Your assignment — Set the pictures aside and set down only the lines from the line holding "CHAGA PADDENSTOELEN" through the end of the entries below, ends included.

==========

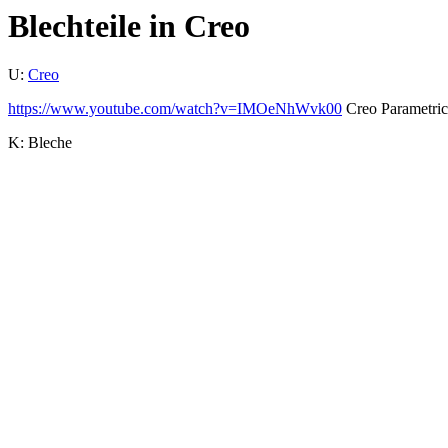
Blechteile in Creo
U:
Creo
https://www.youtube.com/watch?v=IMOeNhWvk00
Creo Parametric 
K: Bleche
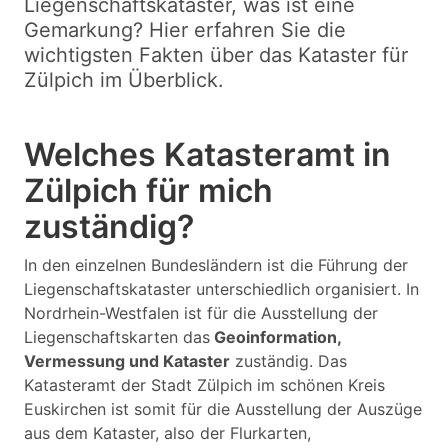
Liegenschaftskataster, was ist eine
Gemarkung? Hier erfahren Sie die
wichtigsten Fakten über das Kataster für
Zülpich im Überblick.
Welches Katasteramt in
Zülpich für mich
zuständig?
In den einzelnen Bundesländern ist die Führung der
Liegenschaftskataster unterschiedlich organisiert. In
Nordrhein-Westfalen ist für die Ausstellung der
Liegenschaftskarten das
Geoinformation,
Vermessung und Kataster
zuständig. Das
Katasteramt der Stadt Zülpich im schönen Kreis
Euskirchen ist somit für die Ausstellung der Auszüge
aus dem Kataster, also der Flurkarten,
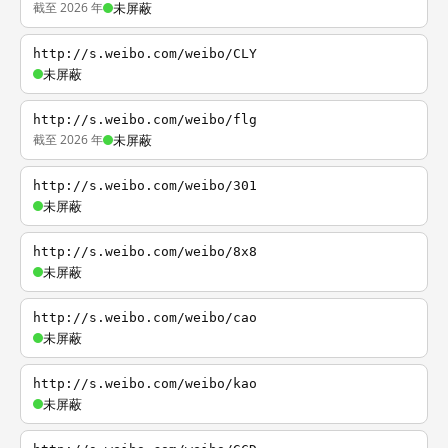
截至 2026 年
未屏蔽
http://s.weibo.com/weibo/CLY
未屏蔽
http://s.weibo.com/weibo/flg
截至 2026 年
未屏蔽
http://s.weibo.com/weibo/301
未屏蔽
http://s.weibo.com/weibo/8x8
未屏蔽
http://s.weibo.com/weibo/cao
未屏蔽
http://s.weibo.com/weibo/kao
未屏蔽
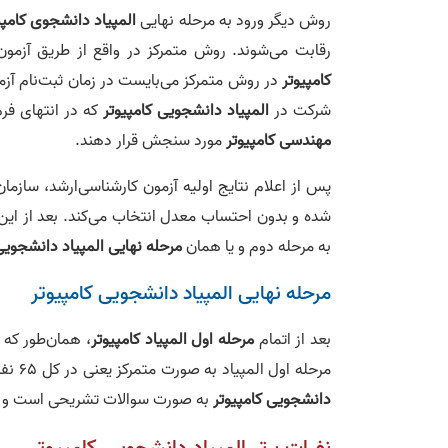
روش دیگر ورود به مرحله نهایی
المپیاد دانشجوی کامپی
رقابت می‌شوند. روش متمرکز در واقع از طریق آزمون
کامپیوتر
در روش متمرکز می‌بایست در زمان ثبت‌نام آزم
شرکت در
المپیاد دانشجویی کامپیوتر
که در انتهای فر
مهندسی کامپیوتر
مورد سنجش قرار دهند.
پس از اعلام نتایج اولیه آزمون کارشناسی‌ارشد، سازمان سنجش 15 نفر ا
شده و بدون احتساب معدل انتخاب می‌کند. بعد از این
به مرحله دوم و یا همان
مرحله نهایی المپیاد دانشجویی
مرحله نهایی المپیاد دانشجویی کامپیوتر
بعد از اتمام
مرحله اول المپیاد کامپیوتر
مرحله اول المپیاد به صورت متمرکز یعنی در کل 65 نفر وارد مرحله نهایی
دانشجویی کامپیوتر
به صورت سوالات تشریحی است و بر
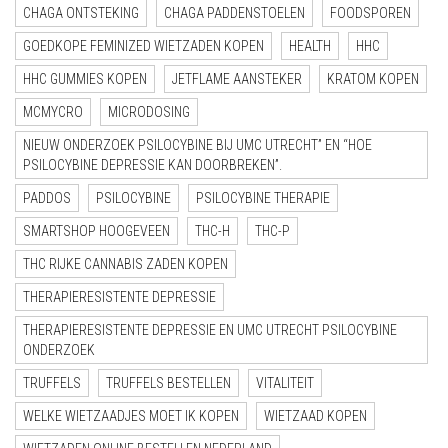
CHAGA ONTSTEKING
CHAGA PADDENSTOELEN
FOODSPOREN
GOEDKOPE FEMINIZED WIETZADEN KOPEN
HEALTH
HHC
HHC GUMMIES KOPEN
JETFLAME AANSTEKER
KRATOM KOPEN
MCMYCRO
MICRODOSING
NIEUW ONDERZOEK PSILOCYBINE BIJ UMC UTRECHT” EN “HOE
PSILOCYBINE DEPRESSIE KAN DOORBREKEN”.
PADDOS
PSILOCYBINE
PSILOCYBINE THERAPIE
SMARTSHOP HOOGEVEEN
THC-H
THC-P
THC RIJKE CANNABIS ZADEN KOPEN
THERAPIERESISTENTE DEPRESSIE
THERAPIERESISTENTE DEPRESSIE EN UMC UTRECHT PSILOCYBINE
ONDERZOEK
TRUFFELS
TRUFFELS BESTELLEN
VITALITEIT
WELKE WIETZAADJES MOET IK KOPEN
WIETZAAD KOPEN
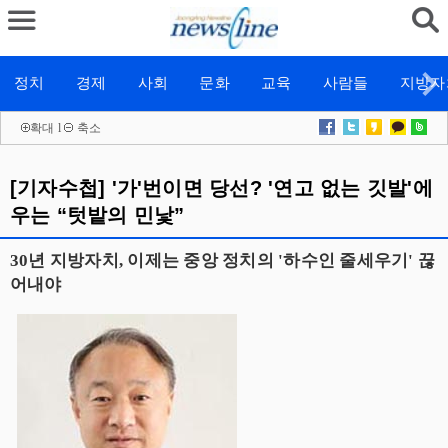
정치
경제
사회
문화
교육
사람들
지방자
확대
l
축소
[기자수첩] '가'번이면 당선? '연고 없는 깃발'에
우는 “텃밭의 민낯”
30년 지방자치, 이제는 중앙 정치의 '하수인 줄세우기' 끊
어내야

==========

Exercise output —
CHAGA PADDENSTOELEN
FOODSPOREN
GOEDKOPE FEMINIZED WIETZADEN KOPEN
HEALTH
HHC
HHC GUMMIES KOPEN
JETFLAME AANSTEKER
KRATOM KOPEN
MCMYCRO
MICRODOSING
NIEUW ONDERZOEK PSILOCYBINE BIJ UMC UTRECHT” EN “HOE
PSILOCYBINE DEPRESSIE KAN DOORBREKEN”.
PADDOS
PSILOCYBINE
PSILOCYBINE THERAPIE
SMARTSHOP HOOGEVEEN
THC-H
THC-P
THC RIJKE CANNABIS ZADEN KOPEN
THERAPIERESISTENTE DEPRESSIE
THERAPIERESISTENTE DEPRESSIE EN UMC UTRECHT PSILOCYBINE
ONDERZOEK
TRUFFELS
TRUFFELS BESTELLEN
VITALITEIT
WELKE WIETZAADJES MOET IK KOPEN
WIETZAAD KOPEN
정치
경제
사회
문화
교육
사람들
지방자
확대
l
축소
[기자수첩] '가'번이면 당선? '연고 없는 깃발'에
우는 “텃밭의 민낯”
30년 지방자치, 이제는 중앙 정치의 '하수인 줄세우기' 끊
어내야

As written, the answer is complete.